Interview with ASA Secretary, Hannah Knox
What are you working on at the moment?
At the moment I am involved in various research projects based in the UK all looking in slightly different ways at the possibilities and pitfalls of approaching the climate crisis through the use of data. Data has a crucial role to play in understanding and confronting climate change, but it is also very loaded, carrying with it histories of control, power and colonialism, the aura of expertise, a sense of abstraction from the everyday and the potential alienation of those not skilled or credentialled to access many of the kinds of data that have the most political purchase. I am currently working on three small collaborative research projects that are not just studying data practices, but trying to critically design ways of using energy and environmental data so as to better serve the needs of communities who might otherwise be under-represented in discussions about climate change and energy.
Who are you collaborating with in this collaborative research, and what is your role?
In these projects I am working with a range of people, from community energy activists, to policy officers, urban planners, community participants, and academics working in computer science and data analysis. My role in these projects is slightly different in each one, but in general it is to pay attention to the voices, perspectives and relationships that shape and frame the conditions of the design process – so that is both designers themselves, the people they are trying to design for and those who are informing the contextual space within which the design is happening. Through careful documentation and description, I try to bring both an analytical and reflexive register to the projects – something that those involved in them often do not have time to do themselves. I have also found that there is a role for ethnographic description to be a form of more immediate communication about ongoing project findings – through blog posts, scripts, performances or podcasts. This is something I’ve found very rewarding and hope to do more of in the future.
Link to Blog post:
carbon.coop/2019/12/power-in-the-city-a-walk-through-manchesters-electric-past/
What’s your role on the ASA committee and why did you decide to volunteer some of your time to the association?

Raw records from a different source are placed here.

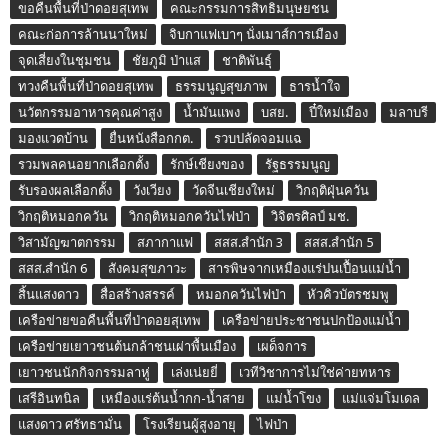
ขอคืนพื้นที่ป่าดอยสุเทพ
คณะกรรมการสิทธิมนุษยชน
คณะก่อการล้านนาใหม่
จิบกาแฟเบาๆ นั่งเมาส์การเมือง
จุดเสี่ยงในชุมชน
ชัยภูมิ ป่าแส
ชาติพันธุ์
ทวงคืนพื้นที่ป่าดอยสุเทพ
ธรรมนูญสุขภาพ
ธารน้ำใจ
นวัตกรรมอาหารคุณค่าสูง
น้ำมันแพง
บสย.
ปี๋ใหม่เมือง
มลาบรี
มองแวดบ้าน
ยื่นหนังสือกกต.
รวบปลัดจอมแฉ
รวมพลคนอยากเลือกตั้ง
รักษ์เชียงของ
รัฐธรรมนูญ
รับรองผลเลือกตั้ง
วังเวียง
วัดจีนเชียงใหม่
วิกฤติฝุ่นควัน
วิกฤติหมอกควัน
วิกฤติหมอกควันไฟป่า
วิจิตรศิลป์ มช.
วิสามัญฆาตกรรม
สภากาแฟ
สสส.สำนัก 3
สสส.สำนัก 5
สสส.สำนัก 6
สังคมสุขภาวะ
สารพิษจากเหมืองแร่ปนเปื้อนแม่น้ำ
สิ้นแสงดาว
สื่อสร้างสรรค์
หมอกควันไฟป่า
หัวคิวบัตรชมพู
เครือข่ายขอคืนพื้นที่ป่าดอยสุเทพ
เครือข่ายประชาชนปกป้องแม่น้ำ
เครือข่ายเยาวชนต้นกล้าชนเผ่าพื้นเมือง
เผด็จการ
เยาวชนนักกิจกรรมลาหู่
เล่งเน่ยยี่
เวทีวิชาการไม่ใช่ค่ายทหาร
เสรีอินทนิล
เหมืองแร่ต้นน้ำกก-น้ำสาย
แม่น้ำโขง
แม่แจ่มโมเดล
แสงดาว ศรัทธามั่น
โรงเรียนผู้สูงอายุ
ไฟป่า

I was initially invited on the committee as media officer, but moved over to the role of secretary to take over from a committee member who had to leave at short notice. I was initially interested in joining the committee because of a concern about the ongoing challenge of how to raise the public profile of anthropology in the UK. It’s such a rich and fascinating discipline but completely under-represented in the public domain. Since joining the committee I’ve become increasingly passionate about the important role a professional association like the ASA can play in representing the interests and concerns of social anthropologists. The ASA offers a unique space for us to discuss not only our own individual research, but also the everyday work of what it means to be an anthropologist: from questions of ethics, to how we teach, where we can and do work, and how to create a solid ground for future generations of anthropologists to build on and take in their own direction.